Al principio parecía que Sofía, la chica que da las clases, sabía de toda esta cuestión de las plantas. Pero ahora, después de lo del otro día, nos dimos cuenta de que nos usan de ratoncitos de laboratorio.
—A ver, vamos a empezar la clase de hoy —saludó Sofía con esa sonrisa más falsa que…—. ¿Cómo les fue esta semana? ¿A vos, Gladys, que te tocó probar?
—El té de ficus —contestó Gladys—. Pero no me hizo nada. Me dio un pico de presión que me dejó tumbada, con dolor de pecho, sin aire… Me salvó mi hijo.
—Entonces, mejor probemos ahora con una petunia. ¿Tenés petunia en tu casa, Gladys?
—¿Dónde está Aldo? —le pregunté yo a Irma. Estábamos sentadas en el fondo y lo dije bajito. Pero, igual, la pendeja escuchó.
—A ver las chicas del fondo, si prestamos atención, que lo que cuenta acá Gladys le puede servir a cualquiera.
—Es que no llegó Aldo, que siempre es muy puntual y, a lo mejor, podríamos esperarlo, ¿no? —dije yo—. No sé, digo, nomás —y levanté un hombro.
—Aldo no va a venir —contestó Sofía, con esa sonrisa trucha—. Ahora vamos a seguir con la clase porque tenemos que ver los avances de los alumnos, Norma —y eso lo dijo con un tono que, al único que se lo permití, está enterrado—. Lucio, contanos cómo te fue con el paliativo oncológico a base de diente de león.
—Y mirá… No me hizo mucho —arrancó Lucio, pero yo lo interrumpí:
—¿Dónde está Aldo? ¿Dónde lo tienen? —me paré y puse los brazos en jarra—. Esta clase no sigue sin Aldo —resolví mirando a todos.
—Basta, Norma. No molestes. Si no querés estar en la clase, te podés ir —me contestó la mocosa.
—¿Pero qué me venís a callar vos, uno de oro? —le contesté agitando un dedo.
—¿Uno de oro? —preguntó ella.
—Sí, porque sos ancha y falsa —le grité y todos se rieron.

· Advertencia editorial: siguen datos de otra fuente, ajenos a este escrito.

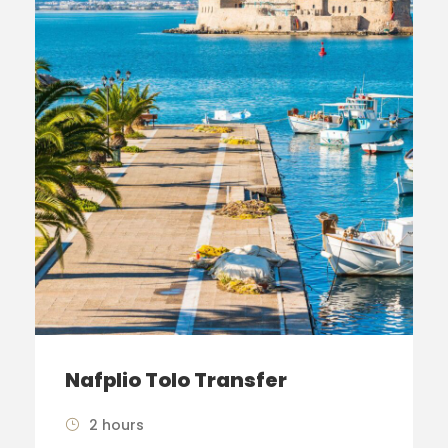
Nafplio Tolo Transfer
2 hours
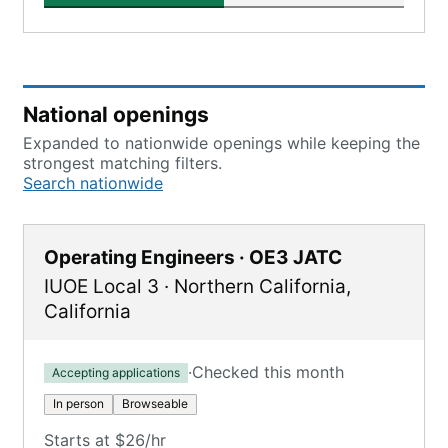
National openings
Expanded to nationwide openings while keeping the
strongest matching filters.
Search nationwide
Operating Engineers · OE3 JATC
IUOE Local 3
·
Northern California
,
California
·
Checked this month
Accepting applications
In person
Browseable
Starts at $26/hr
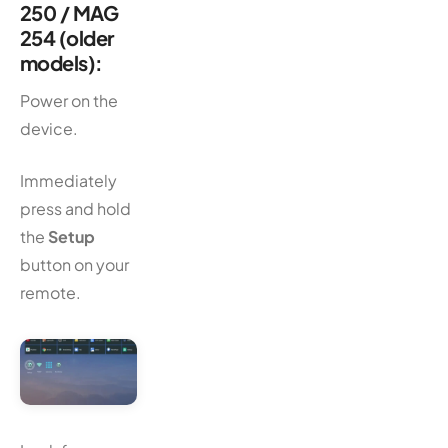
250 / MAG
254 (older
models):
Power on the
device.
Immediately
press and hold
the
Setup
button on your
remote.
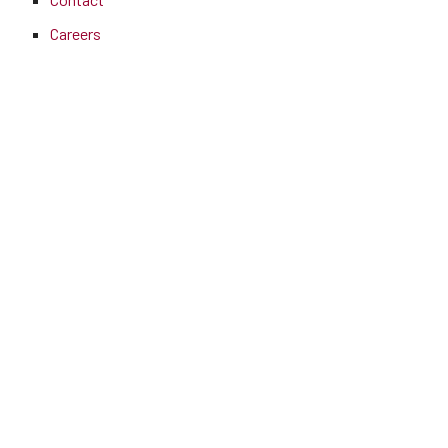
Careers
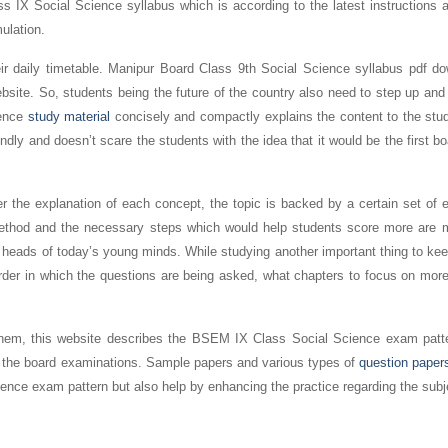
s IX Social Science syllabus which is according to the latest instructions a
mulation.
heir daily timetable. Manipur Board Class 9th Social Science syllabus pdf d
ebsite. So, students being the future of the country also need to step up and
ience
study material
concisely and compactly explains the content to the stud
iendly and doesn’t scare the students with the idea that it would be the first 
r the explanation of each concept, the topic is backed by a certain set of 
 method and the necessary steps which would help students score more are 
 heads of today’s young minds. While studying another important thing to ke
order in which the questions are being asked, what chapters to focus on mor
r them, this website describes the BSEM IX Class Social Science exam patt
 for the board examinations. Sample papers and various types of
question paper
nce exam pattern but also help by enhancing the practice regarding the subj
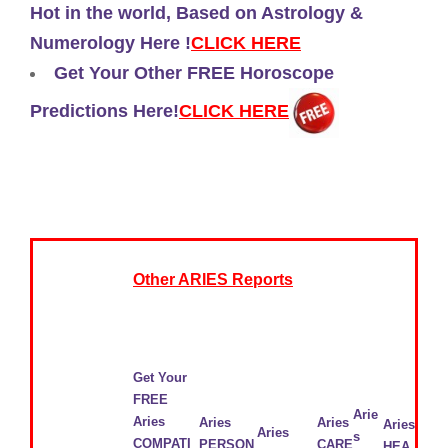
Hot in the world, Based on Astrology &
Numerology Here !
CLICK HERE
Get Your Other FREE Horoscope
Predictions Here!
CLICK HERE
Other ARIES Reports
Get Your
FREE
Arie
Aries
Aries
Aries
Aries
Aries
s
COMPATI
PERSON
CARE
HEA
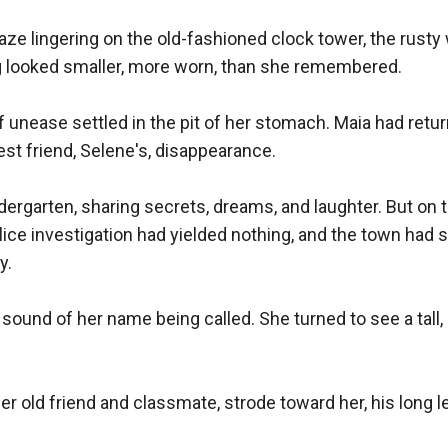
ze lingering on the old-fashioned clock tower, the rusty w
g looked smaller, more worn, than she remembered.

 unease settled in the pit of her stomach. Maia had retur
st friend, Selene's, disappearance.

rgarten, sharing secrets, dreams, and laughter. But on the
ice investigation had yielded nothing, and the town had 
.

sound of her name being called. She turned to see a tall,
old friend and classmate, strode toward her, his long le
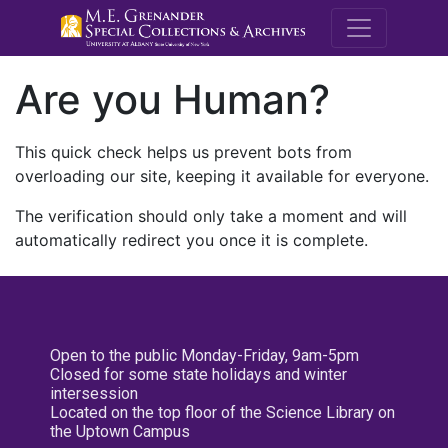
M.E. Grenande
Are you Human?
This quick check helps us prevent bots from
overloading our site, keeping it available for everyone.
The verification should only take a moment and will
automatically redirect you once it is complete.
Open to the public Monday-Friday, 9am-5pm
Closed for some state holidays and winter
intersession
Located on the top floor of the Science Library on
the Uptown Campus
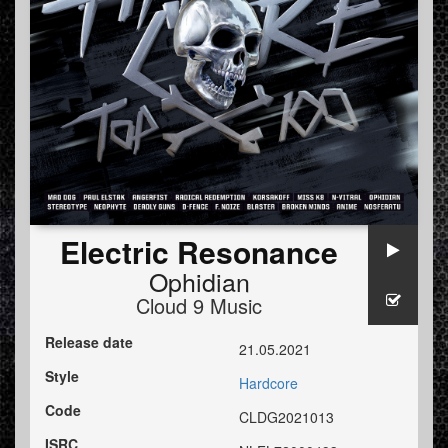
Electric Resonance
Ophidian
Cloud 9 Music
Release date
21.05.2021
Style
Hardcore
Code
CLDG2021013
ISRC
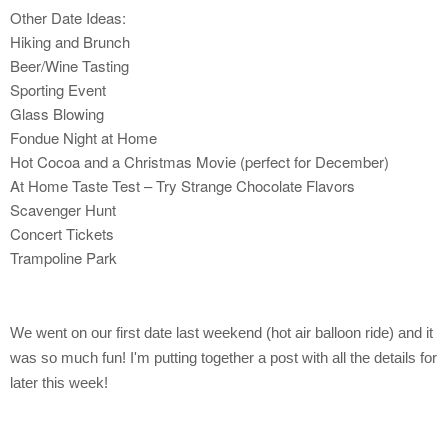
Other Date Ideas:
Hiking and Brunch
Beer/Wine Tasting
Sporting Event
Glass Blowing
Fondue Night at Home
Hot Cocoa and a Christmas Movie (perfect for December)
At Home Taste Test – Try Strange Chocolate Flavors
Scavenger Hunt
Concert Tickets
Trampoline Park
We went on our first date last weekend (hot air balloon ride) and it
was so much fun! I'm putting together a post with all the details for
later this week!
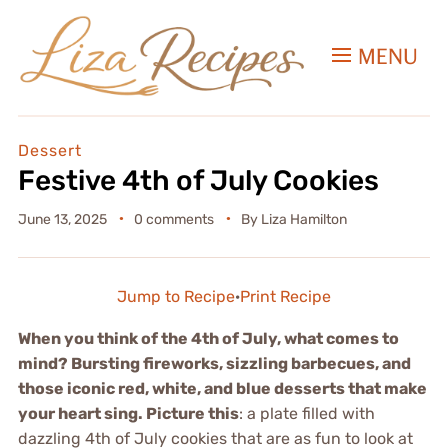
MENU
Dessert
Festive 4th of July Cookies
June 13, 2025
0 comments
By
Liza Hamilton
Jump to Recipe
·
Print Recipe
When you think of the 4th of July, what comes to
mind? Bursting fireworks, sizzling barbecues, and
those iconic red, white, and blue desserts that make
your heart sing. Picture this
: a plate filled with
dazzling 4th of July cookies that are as fun to look at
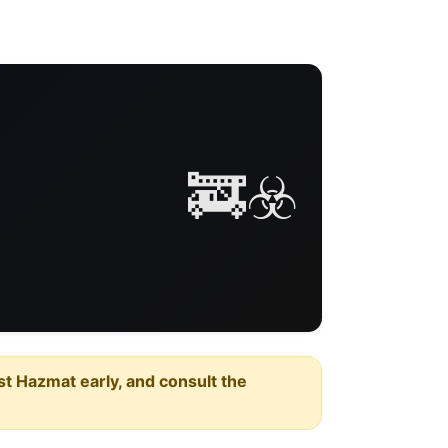
🚒☣️
est Hazmat early, and consult the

—¿No sabés que no se habla de los cuerpos ajenos? —contestó Sofía, que se notaba que le había dolido que le diga así.
—¿Dónde está Aldo? ¿Dónde está Aldo? ¿Dónde está Aldo? —empecé a incentivar a mis compañeros y ya éramos cuatro o cinco que preguntábamos.
—¡Aldo está muerto, vieja de mierda! ¡No va a venir! —contestó Sofía y se largó del salón llorando.
—Hija de puta… —mascullé y después ya arranqué la revolución de los viejos— ¡Queremos las pastillas! ¡Queremos las pastillas! —repetíamos todos a coro.
De un momento a otro, toda la sede del PAMI se alborotó y la terminamos tomando. Hace dos días que estamos acá. Qué sé yo. Jugamos a las cartas y nos divertimos un rato… pero necesitamos los remedios y volver a casa.